-- WHAT YOU WILL DO --
Transcribe the entries exactly; images are not part of the copy.

........

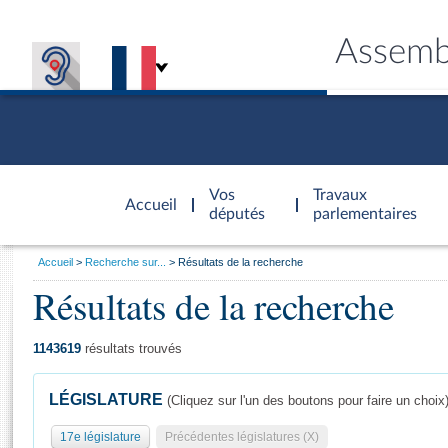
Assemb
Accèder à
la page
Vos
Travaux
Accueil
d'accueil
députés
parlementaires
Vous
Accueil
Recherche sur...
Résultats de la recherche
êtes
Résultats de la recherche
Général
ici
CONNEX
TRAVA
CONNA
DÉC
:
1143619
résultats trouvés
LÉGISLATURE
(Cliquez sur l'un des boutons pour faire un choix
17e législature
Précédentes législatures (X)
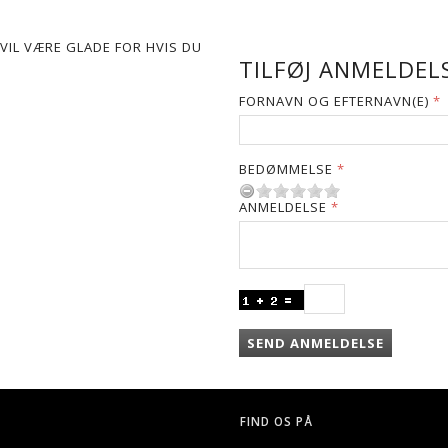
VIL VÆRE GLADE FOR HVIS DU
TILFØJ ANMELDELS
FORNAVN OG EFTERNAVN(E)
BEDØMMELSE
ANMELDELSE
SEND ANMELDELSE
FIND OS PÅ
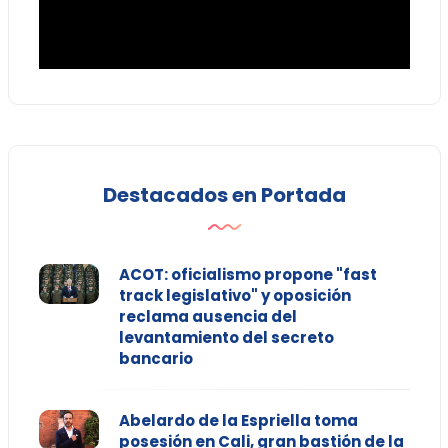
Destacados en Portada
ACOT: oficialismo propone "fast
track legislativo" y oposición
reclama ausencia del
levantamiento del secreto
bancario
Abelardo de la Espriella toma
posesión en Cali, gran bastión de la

........

-- WRITTEN ANSWER --
Assemb
Accèder à
la page
Vos
Travaux
Accueil
d'accueil
députés
parlementaires
Vous
Accueil
Recherche sur...
Résultats de la recherche
êtes
Résultats de la recherche
Général
ici
CONNEX
TRAVA
CONNA
DÉC
:
1143619
résultats trouvés
LÉGISLATURE
(Cliquez sur l'un des boutons pour faire un choix
17e législature
Précédentes législatures (X)
VIL VÆRE GLADE FOR HVIS DU
TILFØJ ANMELDELS
FORNAVN OG EFTERNAVN(E)
BEDØMMELSE
ANMELDELSE
SEND ANMELDELSE
FIND OS PÅ
Destacados en Portada
ACOT: oficialismo propone "fast
track legislativo" y oposición
reclama ausencia del
levantamiento del secreto
bancario
Abelardo de la Espriella toma
posesión en Cali, gran bastión de la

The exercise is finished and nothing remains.